## [What you need to do]
An exact copy of the records below is required, and it must contain no pictures.

## [Provided data]
———

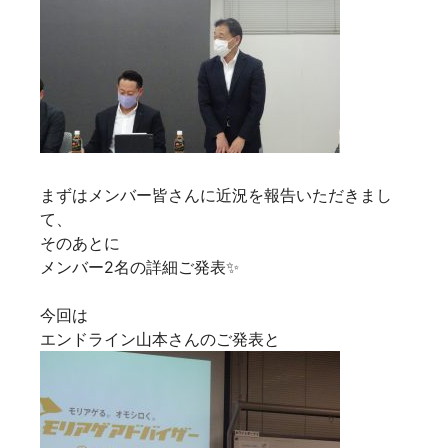
まずはメンバー皆さんに近況を報告いただきまし
て、
そのあとに
メンバー2名の詳細ご発表✨
今回は
エンドライン山本さんのご発表と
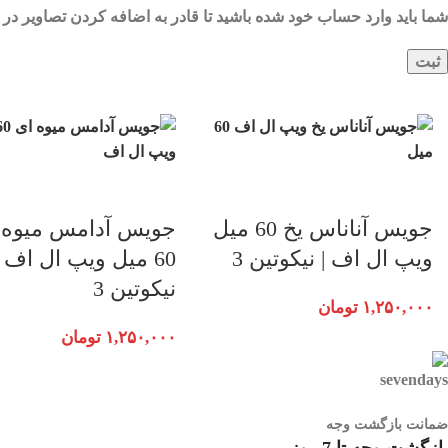
شما باید وارد حساب خود شده باشید تا قادر به اضافه کردن تصاویر در 
جویس آناناس یخ 60 میل
جویس آدامس میوه 
ویپ ال اف | نیکوتین 3
60 میل ویپ ال اف |
نیکوتین 3
۱,۲۵۰,۰۰۰
تومان
۱,۲۵۰,۰۰۰
تومان
ضمانت بازگشت وجه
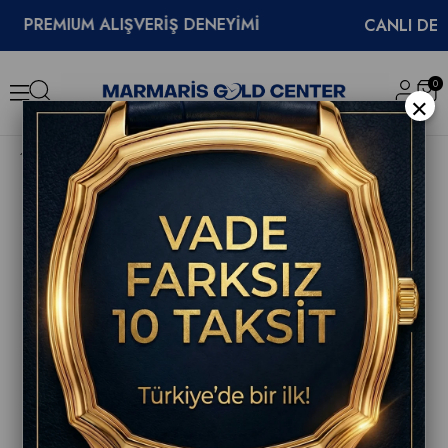
EMIUM ALIŞVERİŞ DENEYİMİ
CANLI DESTEK
0
×
Tissot PRX 35mm T137.210.11.091.00 Unisex Kol Saati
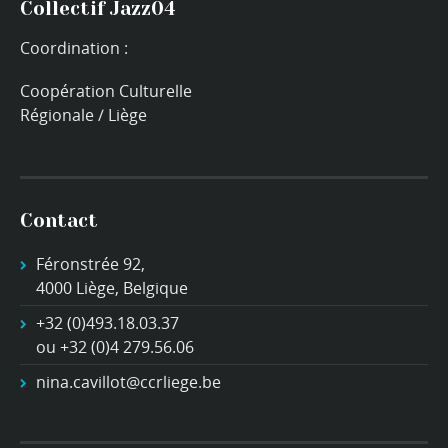
Collectif Jazz04
Coordination :
Coopération Culturelle
Régionale / Liège
Contact
Féronstrée 92,
4000 Liège, Belgique
+32 (0)493.18.03.37
ou +32 (0)4 279.56.06
nina.cavillot@ccrliege.be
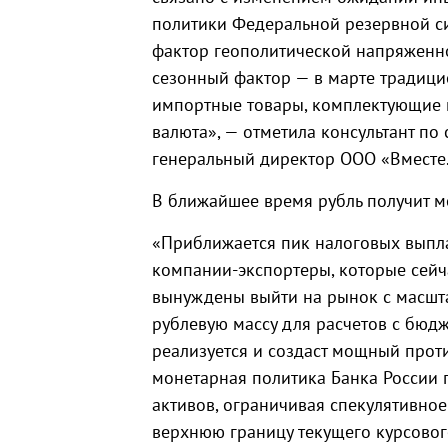
политики Федеральной резервной си
фактор геополитической напряженно
сезонный фактор — в марте традицио
импортные товары, комплектующие 
валюта», — отметила консультант по
генеральный директор ООО «Вместе
В ближайшее время рубль получит 
«Приближается пик налоговых выпла
компании-экспортеры, которые сейча
вынуждены выйти на рынок с масшт
рублевую массу для расчетов с бюд
реализуется и создаст мощный проти
монетарная политика Банка России 
активов, ограничивая спекулятивное
верхнюю границу текущего курсовог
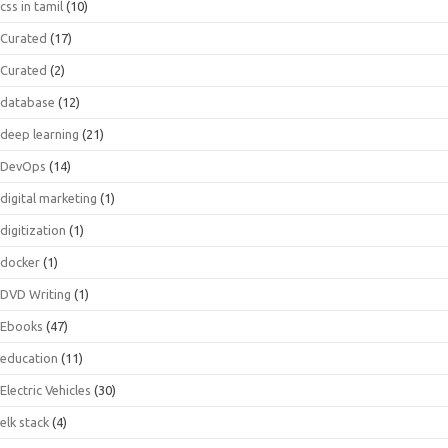
css in tamil
(10)
Curated
(17)
Curated
(2)
database
(12)
deep learning
(21)
DevOps
(14)
digital marketing
(1)
digitization
(1)
docker
(1)
DVD Writing
(1)
Ebooks
(47)
education
(11)
Electric Vehicles
(30)
elk stack
(4)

———

## [Written solution]
まずはメンバー皆さんに近況を報告いただきまし
て、
そのあとに
メンバー2名の詳細ご発表✨
今回は
エンドライン山本さんのご発表と
شما باید وارد حساب خود شده باشید تا قادر به اضافه کردن تصاویر در 
جویس آناناس یخ 60 میل
جویس آدامس میوه 
ویپ ال اف | نیکوتین 3
60 میل ویپ ال اف |
نیکوتین 3
۱,۲۵۰,۰۰۰
تومان
۱,۲۵۰,۰۰۰
تومان
ضمانت بازگشت وجه
EMIUM ALIŞVERİŞ DENEYİMİ
CANLI DESTEK
0
×
Tissot PRX 35mm T137.210.11.091.00 Unisex Kol Saati
Collectif Jazz04
Coordination :
Coopération Culturelle
Régionale / Liège
Contact
Féronstrée 92,
4000 Liège, Belgique
+32 (0)493.18.03.37
ou +32 (0)4 279.56.06
nina.cavillot@ccrliege.be
политики Федеральной резервной си
фактор геополитической напряженно
сезонный фактор — в марте традицио
импортные товары, комплектующие 
валюта», — отметила консультант по
генеральный директор ООО «Вместе
В ближайшее время рубль получит 
«Приближается пик налоговых выпла
компании-экспортеры, которые сейча
вынуждены выйти на рынок с масшт
рублевую массу для расчетов с бюд
реализуется и создаст мощный проти
монетарная политика Банка России 
активов, ограничивая спекулятивное
верхнюю границу текущего курсовог
css in tamil
(10)
Curated
(17)
Curated
(2)
database
(12)
deep learning
(21)
DevOps
(14)
digital marketing
(1)
digitization
(1)
docker
(1)
DVD Writing
(1)
Ebooks
(47)
education
(11)
Electric Vehicles
(30)
elk stack
(4)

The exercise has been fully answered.